"Maybe you've hit send and immediately wished you hadn't? Fired off an email that missed the point but showed what you really felt (cringe), responded to a post without fully reading it, made a decision based on partial information we could have caught if we'd slowed down. We've all probably paid dearly. These moments create regret, friction in relationships, at work, online. In aggregate, they undermine our collective capacity to communicate and cooperate at a time when we can least afford it. With AI amplifying both possibilities and risks, we need to up our cognitive game; we need to be smarter to work with smarter tools."
"What I call "secure expertise" isn't just competence-it's competence plus awareness of the limits of one's knowledge, a kind of being secure about insecurity. It requires emotional stability: As James Carse might frame it in his work on finite and infinite games, finite players play to win the round; infinite players play to get to a better place over the long-haul. Secure expertise also requires epistemological comfort with uncertainty-being clear about what we don't know and using that ambiguity productively rather than defensively. When these capacities fail, we miss things."

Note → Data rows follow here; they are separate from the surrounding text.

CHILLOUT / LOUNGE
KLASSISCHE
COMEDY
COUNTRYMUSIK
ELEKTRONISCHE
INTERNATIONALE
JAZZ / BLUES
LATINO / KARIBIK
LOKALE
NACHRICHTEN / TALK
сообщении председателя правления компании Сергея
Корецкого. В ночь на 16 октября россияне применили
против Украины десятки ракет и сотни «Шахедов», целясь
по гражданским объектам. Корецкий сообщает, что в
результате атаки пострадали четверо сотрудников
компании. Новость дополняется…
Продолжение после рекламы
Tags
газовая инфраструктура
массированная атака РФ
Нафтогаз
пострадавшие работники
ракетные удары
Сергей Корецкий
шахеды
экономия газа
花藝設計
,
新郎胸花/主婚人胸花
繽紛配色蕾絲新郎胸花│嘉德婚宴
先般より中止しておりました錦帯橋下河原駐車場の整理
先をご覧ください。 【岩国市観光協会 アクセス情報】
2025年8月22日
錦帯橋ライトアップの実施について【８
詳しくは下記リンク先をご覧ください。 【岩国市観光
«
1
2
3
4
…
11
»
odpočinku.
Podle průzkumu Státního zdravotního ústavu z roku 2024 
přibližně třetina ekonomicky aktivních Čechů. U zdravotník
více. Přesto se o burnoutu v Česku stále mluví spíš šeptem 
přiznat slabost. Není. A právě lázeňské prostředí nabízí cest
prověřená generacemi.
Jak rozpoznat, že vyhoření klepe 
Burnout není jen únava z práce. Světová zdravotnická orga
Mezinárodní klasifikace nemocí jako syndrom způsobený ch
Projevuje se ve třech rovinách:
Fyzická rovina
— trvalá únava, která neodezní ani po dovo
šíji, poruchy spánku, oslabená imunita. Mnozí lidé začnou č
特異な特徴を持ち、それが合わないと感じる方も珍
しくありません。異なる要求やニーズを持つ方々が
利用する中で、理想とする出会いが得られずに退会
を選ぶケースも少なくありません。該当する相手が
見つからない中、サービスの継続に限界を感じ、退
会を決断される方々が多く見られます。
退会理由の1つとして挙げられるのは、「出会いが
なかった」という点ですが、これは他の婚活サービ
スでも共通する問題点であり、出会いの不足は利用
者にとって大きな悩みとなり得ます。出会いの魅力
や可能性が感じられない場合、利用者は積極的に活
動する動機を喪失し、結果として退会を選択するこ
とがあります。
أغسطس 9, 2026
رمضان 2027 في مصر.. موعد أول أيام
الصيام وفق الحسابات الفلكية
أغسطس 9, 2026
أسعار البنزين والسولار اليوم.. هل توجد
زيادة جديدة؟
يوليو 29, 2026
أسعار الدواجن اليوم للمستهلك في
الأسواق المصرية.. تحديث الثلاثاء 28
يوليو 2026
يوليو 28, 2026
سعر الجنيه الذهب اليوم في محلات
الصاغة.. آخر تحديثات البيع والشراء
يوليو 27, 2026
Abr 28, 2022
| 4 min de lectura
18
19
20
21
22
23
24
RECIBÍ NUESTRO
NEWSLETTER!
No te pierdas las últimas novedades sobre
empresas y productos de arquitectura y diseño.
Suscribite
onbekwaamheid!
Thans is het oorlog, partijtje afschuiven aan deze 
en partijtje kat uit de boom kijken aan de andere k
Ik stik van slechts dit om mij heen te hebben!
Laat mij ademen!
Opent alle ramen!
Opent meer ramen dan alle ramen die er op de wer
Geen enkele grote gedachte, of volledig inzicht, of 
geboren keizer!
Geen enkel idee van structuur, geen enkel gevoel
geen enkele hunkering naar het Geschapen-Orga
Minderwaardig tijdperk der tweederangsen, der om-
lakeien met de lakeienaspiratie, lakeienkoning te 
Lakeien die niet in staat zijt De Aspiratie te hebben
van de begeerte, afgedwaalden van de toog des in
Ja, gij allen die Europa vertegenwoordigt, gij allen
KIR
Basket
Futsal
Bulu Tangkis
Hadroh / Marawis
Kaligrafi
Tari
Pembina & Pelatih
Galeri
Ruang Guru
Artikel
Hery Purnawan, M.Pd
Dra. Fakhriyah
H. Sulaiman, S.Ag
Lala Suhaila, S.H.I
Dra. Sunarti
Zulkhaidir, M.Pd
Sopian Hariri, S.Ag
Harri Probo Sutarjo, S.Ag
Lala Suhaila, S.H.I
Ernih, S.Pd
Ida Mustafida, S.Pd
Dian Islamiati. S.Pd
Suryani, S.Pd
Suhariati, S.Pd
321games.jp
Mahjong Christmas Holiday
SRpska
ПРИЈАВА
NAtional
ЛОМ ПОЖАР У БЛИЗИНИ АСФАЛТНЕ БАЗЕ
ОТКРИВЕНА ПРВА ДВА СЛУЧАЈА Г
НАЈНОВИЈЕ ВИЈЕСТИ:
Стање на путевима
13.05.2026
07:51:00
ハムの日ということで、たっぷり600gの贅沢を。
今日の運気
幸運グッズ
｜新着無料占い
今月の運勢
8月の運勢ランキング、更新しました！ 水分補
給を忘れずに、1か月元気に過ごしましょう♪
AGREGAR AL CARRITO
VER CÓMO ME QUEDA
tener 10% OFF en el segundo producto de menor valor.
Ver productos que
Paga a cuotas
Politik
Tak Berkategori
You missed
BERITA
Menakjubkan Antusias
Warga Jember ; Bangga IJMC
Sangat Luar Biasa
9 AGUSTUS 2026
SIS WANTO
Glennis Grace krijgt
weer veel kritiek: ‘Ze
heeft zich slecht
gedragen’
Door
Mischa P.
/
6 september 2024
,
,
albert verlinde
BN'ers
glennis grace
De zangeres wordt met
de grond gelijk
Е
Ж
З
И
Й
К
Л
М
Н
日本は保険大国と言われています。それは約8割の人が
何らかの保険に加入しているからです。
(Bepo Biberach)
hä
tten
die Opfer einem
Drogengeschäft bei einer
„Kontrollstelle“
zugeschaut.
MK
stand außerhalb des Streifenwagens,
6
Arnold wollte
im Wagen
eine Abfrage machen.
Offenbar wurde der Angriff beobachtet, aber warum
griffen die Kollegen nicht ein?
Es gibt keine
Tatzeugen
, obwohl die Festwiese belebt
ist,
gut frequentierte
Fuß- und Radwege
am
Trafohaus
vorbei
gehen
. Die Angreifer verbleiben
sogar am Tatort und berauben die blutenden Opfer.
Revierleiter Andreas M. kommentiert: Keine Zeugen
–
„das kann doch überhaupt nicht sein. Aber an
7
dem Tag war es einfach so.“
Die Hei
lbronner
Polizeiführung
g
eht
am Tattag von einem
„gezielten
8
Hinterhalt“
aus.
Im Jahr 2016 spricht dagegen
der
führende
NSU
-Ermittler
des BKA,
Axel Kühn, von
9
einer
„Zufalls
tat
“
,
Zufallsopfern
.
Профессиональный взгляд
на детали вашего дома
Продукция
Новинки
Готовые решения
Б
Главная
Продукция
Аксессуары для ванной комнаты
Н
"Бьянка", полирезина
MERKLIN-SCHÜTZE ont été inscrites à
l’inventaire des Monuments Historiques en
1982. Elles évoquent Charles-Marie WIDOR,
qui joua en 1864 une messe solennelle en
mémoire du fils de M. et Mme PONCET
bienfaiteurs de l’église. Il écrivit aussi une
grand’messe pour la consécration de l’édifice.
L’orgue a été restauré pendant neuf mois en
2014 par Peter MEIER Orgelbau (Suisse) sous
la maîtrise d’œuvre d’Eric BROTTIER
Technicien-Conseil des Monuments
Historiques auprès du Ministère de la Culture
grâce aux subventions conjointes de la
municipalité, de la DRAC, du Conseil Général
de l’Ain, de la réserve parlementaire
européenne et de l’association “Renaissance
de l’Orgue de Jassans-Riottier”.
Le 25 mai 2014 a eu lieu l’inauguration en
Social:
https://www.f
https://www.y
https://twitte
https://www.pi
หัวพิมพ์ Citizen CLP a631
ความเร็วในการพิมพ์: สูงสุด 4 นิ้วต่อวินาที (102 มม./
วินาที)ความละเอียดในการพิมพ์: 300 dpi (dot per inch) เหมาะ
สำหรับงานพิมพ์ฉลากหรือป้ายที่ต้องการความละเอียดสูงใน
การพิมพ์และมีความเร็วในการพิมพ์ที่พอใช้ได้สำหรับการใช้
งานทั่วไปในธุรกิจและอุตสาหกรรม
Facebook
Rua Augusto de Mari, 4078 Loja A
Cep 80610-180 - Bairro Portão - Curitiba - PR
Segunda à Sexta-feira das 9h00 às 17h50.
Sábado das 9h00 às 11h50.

Missed signals in communication—caused by lapses in attention, emotion, habit, relationships, and conflicting motives—create regret and friction across personal, professional, and online contexts. These errors accumulate and weaken collective capacity to cooperate, a vulnerability amplified by AI technologies. Practical fixes include pausing before sending messages, reviewing posts, building metacognitive awareness through practices like meditation, and learning habitual patterns of error. The ideal stance combines competence with awareness of uncertainty and emotional stability, termed secure expertise, enabling better long-term judgment and improved self-governance for both individuals and groups.